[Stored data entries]
=====
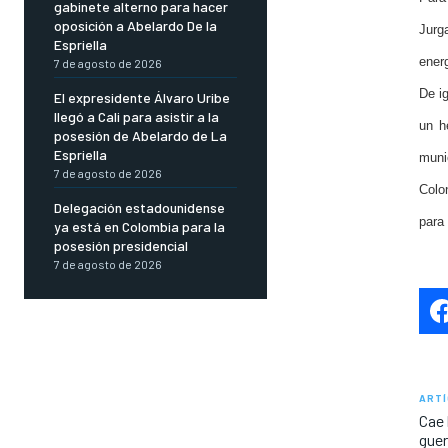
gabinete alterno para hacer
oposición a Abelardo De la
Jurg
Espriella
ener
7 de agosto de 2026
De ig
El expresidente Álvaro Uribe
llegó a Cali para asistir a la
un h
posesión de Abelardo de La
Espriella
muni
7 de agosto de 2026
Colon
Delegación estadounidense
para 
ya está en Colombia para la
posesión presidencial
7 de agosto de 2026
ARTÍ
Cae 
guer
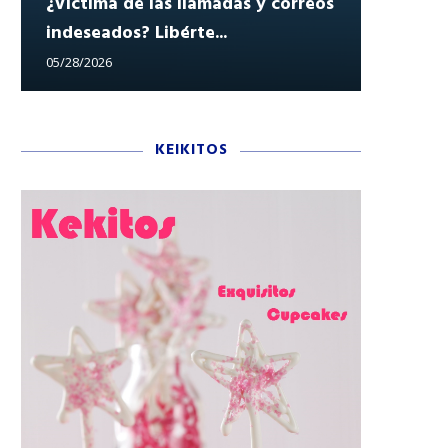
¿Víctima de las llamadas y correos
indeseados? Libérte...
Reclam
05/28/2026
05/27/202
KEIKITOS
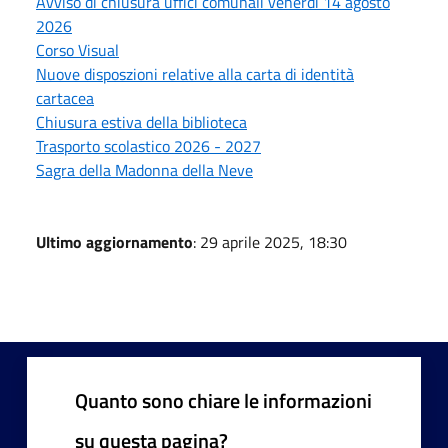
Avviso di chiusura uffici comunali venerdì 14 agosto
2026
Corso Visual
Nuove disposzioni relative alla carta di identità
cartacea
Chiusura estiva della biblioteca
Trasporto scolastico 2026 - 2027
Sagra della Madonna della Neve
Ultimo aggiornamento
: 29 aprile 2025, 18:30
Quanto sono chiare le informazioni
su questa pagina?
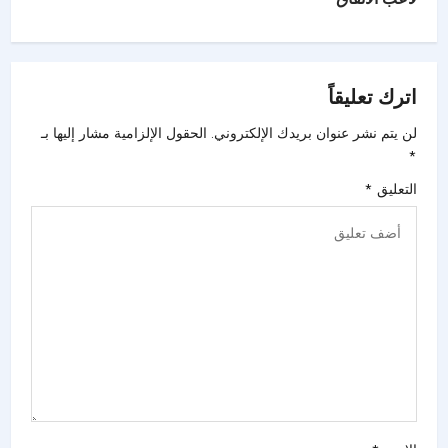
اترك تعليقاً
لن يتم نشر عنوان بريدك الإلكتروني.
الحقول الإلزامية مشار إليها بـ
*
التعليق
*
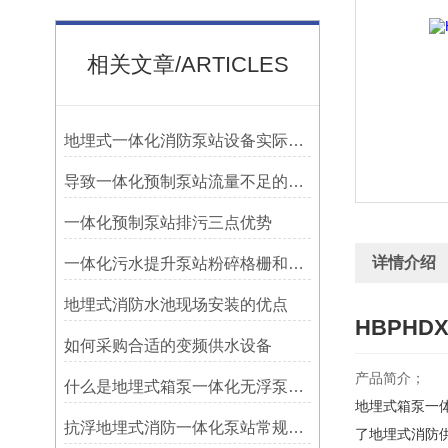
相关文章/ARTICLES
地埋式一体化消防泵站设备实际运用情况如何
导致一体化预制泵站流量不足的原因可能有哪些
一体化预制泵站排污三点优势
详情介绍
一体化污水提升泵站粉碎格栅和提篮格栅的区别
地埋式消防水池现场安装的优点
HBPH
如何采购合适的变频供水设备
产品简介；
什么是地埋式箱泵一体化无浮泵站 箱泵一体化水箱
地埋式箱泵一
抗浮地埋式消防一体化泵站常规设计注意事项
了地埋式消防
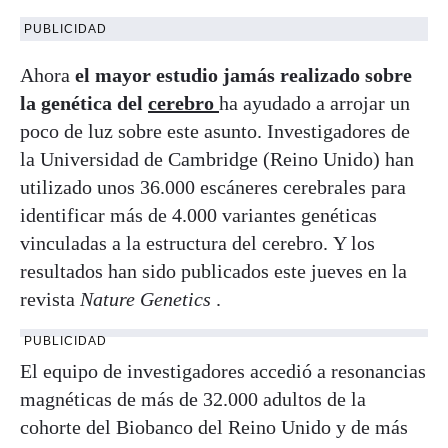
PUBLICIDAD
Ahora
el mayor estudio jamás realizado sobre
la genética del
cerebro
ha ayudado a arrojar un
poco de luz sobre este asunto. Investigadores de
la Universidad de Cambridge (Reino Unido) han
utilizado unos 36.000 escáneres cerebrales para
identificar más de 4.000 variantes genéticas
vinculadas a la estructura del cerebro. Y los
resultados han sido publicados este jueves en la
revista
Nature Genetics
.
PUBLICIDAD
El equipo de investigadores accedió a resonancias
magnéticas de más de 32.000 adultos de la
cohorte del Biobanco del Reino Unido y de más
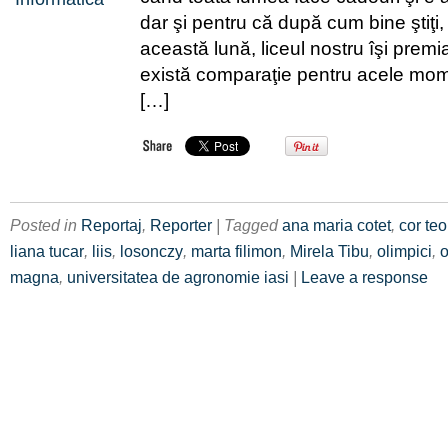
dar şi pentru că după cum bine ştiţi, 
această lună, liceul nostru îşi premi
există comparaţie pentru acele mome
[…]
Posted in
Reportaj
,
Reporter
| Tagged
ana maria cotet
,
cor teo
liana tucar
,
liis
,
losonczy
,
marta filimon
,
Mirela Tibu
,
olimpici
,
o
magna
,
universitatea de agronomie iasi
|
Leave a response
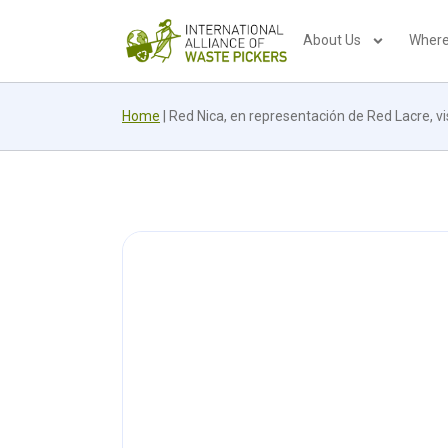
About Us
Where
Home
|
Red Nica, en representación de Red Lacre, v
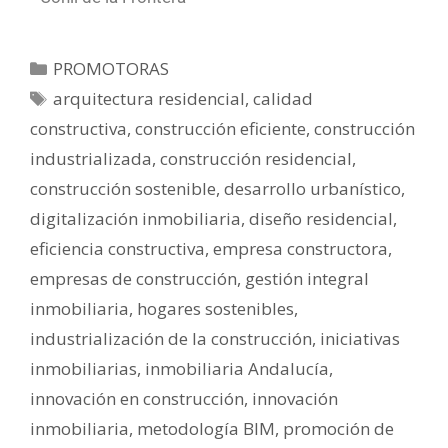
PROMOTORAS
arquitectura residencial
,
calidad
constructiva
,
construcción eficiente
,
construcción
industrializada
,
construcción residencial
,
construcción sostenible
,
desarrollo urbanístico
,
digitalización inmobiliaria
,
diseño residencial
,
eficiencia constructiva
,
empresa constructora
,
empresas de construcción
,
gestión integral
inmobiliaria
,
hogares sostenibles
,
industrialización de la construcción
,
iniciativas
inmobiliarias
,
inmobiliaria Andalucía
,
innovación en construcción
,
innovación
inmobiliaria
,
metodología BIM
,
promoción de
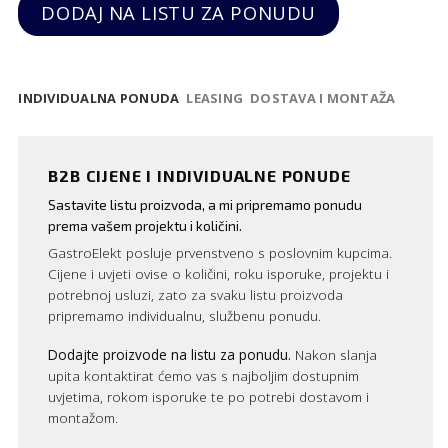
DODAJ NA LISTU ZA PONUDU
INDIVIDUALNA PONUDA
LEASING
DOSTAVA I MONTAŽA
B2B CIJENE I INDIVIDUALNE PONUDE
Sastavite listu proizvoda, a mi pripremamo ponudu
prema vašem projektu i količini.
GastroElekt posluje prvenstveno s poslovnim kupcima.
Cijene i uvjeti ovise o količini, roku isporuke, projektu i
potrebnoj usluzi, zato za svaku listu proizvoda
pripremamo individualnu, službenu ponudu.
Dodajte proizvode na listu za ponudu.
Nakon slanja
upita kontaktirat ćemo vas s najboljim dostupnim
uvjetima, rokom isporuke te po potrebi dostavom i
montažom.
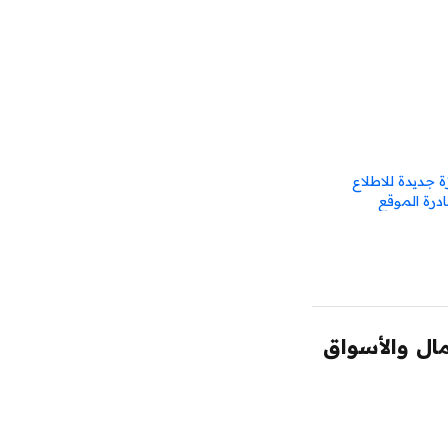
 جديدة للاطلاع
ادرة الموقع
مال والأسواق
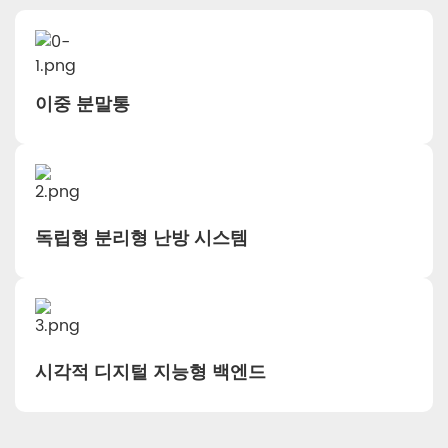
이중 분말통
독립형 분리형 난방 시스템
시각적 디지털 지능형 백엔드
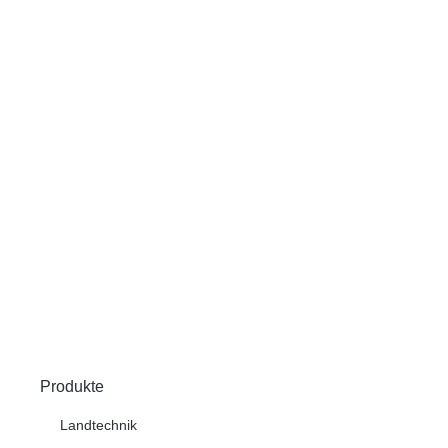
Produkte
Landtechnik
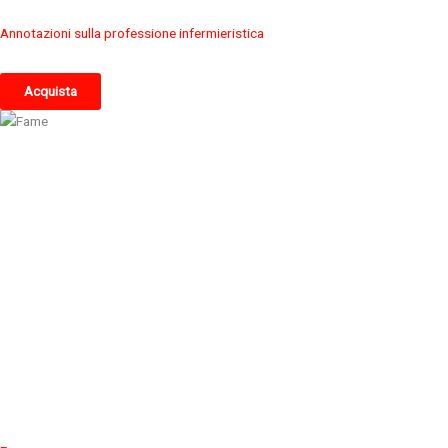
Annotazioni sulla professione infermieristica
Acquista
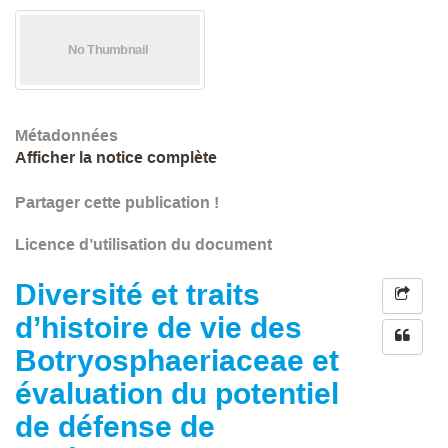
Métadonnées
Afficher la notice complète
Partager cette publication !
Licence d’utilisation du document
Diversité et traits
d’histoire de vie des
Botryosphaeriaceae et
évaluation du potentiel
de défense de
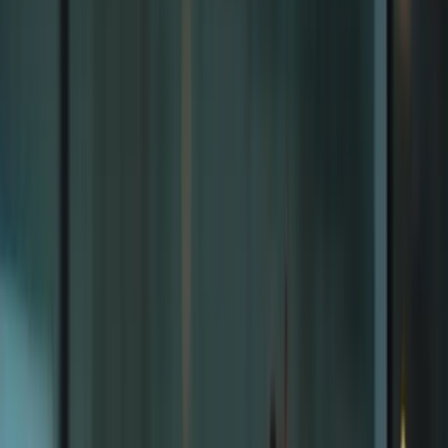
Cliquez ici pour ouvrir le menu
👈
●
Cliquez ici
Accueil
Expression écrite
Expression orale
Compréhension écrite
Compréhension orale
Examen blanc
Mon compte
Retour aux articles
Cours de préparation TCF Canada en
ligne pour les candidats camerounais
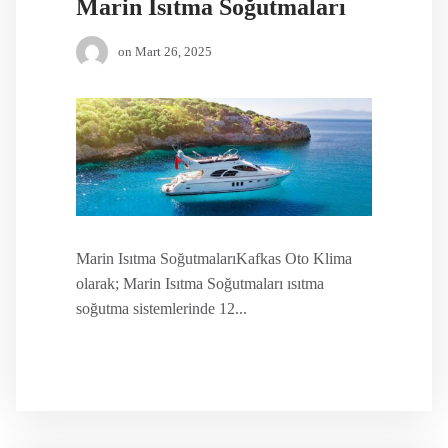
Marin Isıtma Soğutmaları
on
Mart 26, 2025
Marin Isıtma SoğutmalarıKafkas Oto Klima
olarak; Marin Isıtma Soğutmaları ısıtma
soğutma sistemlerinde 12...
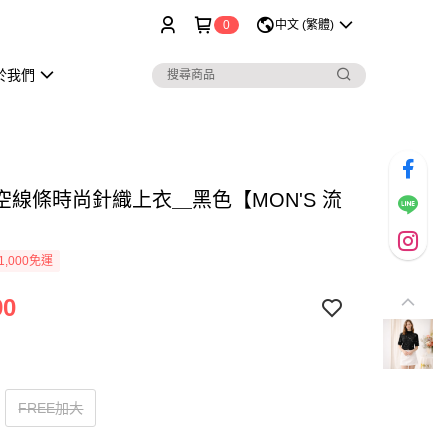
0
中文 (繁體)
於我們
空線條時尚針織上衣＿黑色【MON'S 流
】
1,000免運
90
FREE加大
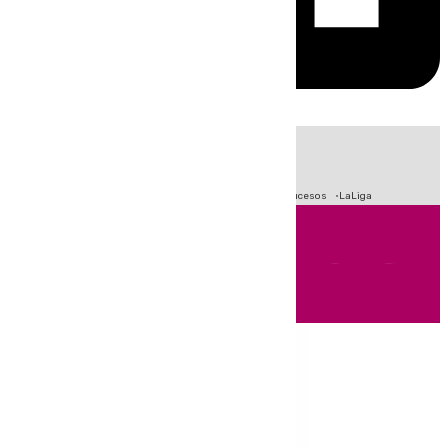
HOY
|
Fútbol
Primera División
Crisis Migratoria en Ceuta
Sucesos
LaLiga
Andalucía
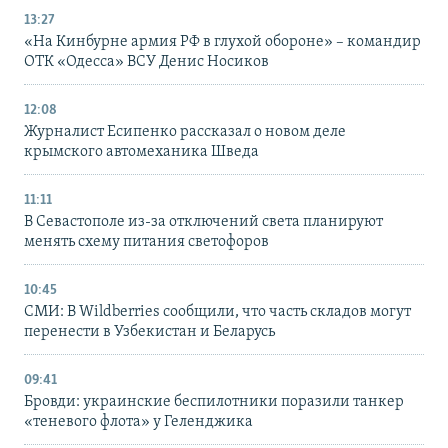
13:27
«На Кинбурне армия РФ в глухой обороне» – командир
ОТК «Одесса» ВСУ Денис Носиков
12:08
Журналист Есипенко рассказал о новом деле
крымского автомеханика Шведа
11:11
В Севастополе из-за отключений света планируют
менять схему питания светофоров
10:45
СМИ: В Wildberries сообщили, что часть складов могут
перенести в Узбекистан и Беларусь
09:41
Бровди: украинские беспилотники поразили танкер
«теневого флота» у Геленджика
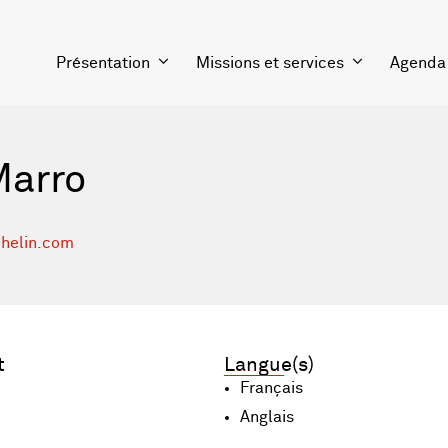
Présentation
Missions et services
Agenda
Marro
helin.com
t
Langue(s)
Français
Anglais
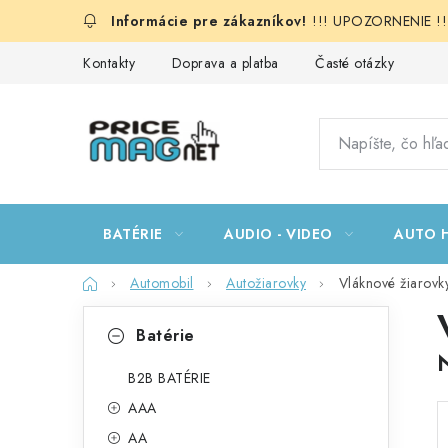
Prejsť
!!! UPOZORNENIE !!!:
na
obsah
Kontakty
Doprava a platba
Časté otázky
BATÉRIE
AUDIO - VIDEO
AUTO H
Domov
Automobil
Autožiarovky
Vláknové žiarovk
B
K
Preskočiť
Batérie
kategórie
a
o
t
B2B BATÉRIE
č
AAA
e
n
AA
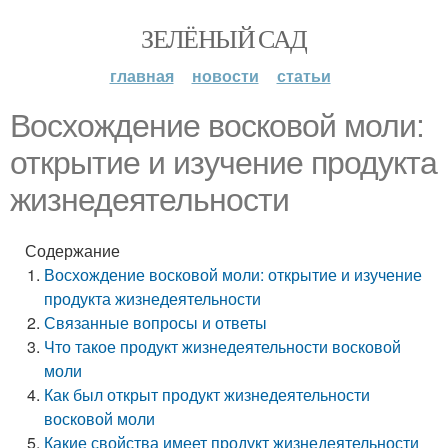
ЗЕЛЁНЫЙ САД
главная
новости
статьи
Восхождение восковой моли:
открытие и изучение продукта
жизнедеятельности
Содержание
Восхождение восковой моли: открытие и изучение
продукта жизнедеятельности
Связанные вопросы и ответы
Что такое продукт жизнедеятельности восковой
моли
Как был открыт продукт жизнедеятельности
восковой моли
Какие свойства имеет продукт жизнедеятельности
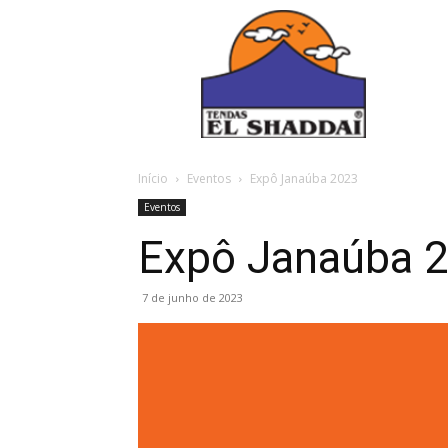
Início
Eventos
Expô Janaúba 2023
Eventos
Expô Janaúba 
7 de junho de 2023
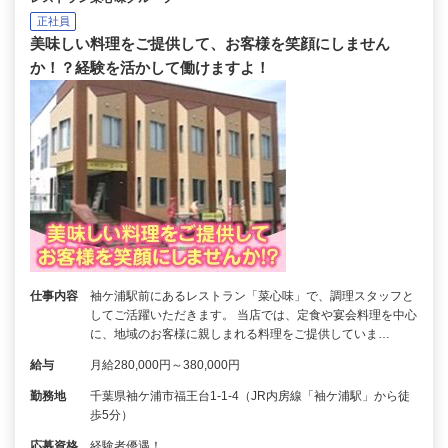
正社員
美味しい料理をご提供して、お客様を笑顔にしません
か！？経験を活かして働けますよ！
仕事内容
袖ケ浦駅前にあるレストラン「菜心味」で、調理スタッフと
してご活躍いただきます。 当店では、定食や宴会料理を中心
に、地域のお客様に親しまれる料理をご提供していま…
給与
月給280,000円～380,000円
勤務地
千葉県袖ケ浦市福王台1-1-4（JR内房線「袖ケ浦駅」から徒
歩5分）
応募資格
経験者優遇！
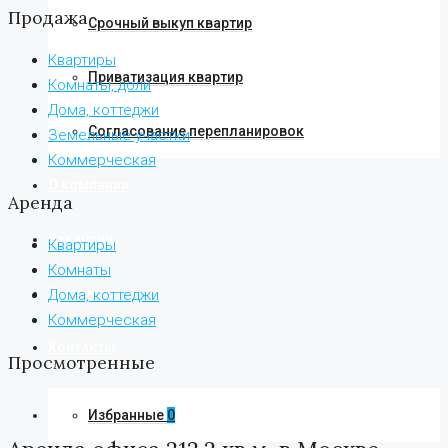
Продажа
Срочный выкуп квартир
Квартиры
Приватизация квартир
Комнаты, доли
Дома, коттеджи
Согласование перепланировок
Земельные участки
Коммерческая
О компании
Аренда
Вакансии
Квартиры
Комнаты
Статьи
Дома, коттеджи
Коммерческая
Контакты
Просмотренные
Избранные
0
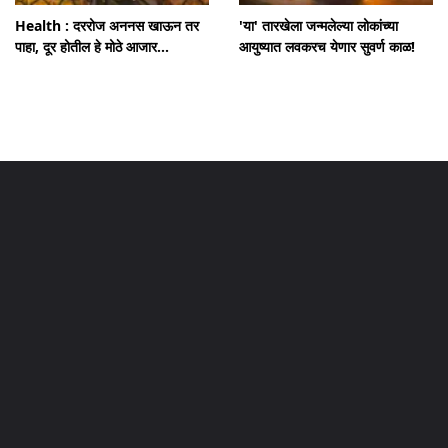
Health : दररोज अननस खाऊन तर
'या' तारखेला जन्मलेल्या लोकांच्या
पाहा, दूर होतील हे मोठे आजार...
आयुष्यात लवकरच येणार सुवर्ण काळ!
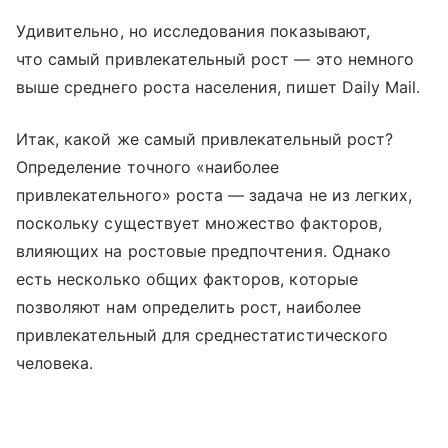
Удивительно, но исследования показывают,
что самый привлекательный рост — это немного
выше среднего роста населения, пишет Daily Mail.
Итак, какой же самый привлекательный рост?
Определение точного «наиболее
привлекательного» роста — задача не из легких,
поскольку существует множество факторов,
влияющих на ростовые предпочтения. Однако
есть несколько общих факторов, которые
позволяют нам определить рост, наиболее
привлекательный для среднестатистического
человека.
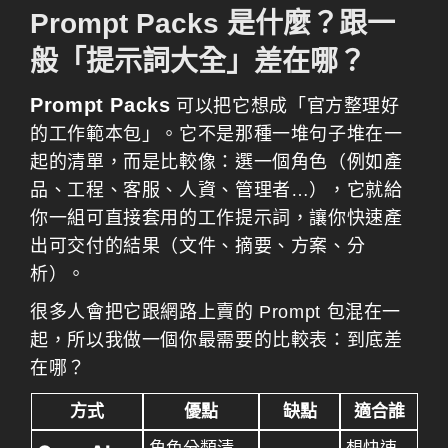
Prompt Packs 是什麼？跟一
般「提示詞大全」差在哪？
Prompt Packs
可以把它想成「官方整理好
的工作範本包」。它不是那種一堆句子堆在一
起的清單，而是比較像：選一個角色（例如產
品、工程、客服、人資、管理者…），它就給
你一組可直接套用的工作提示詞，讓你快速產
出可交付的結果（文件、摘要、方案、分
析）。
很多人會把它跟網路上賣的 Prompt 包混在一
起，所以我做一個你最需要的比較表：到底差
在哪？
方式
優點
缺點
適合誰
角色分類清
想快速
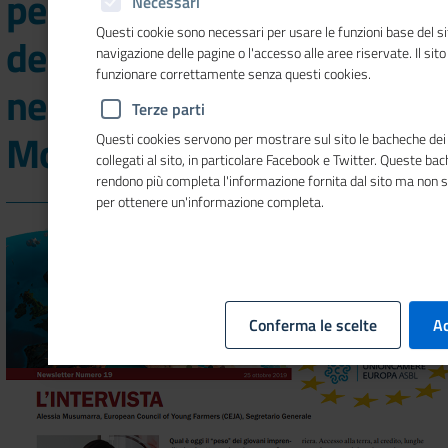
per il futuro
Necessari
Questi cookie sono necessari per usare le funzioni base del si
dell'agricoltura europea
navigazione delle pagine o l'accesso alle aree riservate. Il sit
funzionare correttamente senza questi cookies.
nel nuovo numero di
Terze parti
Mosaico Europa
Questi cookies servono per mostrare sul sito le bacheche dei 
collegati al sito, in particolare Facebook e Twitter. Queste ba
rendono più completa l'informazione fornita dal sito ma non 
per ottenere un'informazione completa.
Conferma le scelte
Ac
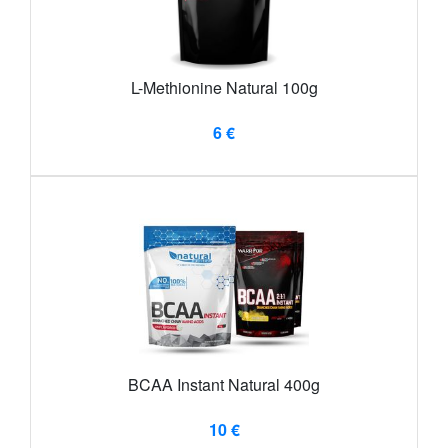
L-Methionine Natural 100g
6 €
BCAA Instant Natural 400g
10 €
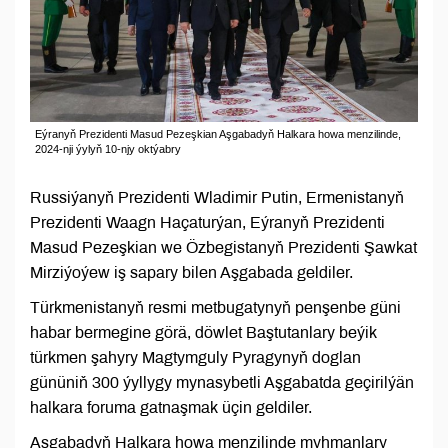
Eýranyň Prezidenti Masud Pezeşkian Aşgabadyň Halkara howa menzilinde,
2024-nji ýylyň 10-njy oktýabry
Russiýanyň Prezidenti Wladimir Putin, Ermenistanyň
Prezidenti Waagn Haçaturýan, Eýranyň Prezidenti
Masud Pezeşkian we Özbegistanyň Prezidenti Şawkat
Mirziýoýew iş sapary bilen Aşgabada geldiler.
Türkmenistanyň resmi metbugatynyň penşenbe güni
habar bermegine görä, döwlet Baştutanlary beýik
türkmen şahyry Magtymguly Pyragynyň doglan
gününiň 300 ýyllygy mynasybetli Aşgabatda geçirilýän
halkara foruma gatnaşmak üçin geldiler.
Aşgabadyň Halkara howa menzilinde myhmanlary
=====
» TASK REQUIREMENTS: What is needed is an exact retyping of the lines from the start of the data through the line with "aprile 2025, 18:30", with both end lines kept and every picture left out.

» ANSWER:
gabinete alterno para hacer
oposición a Abelardo De la
Jurg
Espriella
ener
7 de agosto de 2026
De ig
El expresidente Álvaro Uribe
llegó a Cali para asistir a la
un h
posesión de Abelardo de La
Espriella
muni
7 de agosto de 2026
Colon
Delegación estadounidense
para 
ya está en Colombia para la
posesión presidencial
7 de agosto de 2026
ARTÍ
Cae 
guer
¿Víctima de las llamadas y correos
indeseados? Libérte...
Reclam
05/28/2026
05/27/202
KEIKITOS
Avviso di chiusura uffici comunali venerdì 14 agosto
2026
Corso Visual
Nuove disposzioni relative alla carta di identità
cartacea
Chiusura estiva della biblioteca
Trasporto scolastico 2026 - 2027
Sagra della Madonna della Neve
Ultimo aggiornamento
: 29 aprile 2025, 18:30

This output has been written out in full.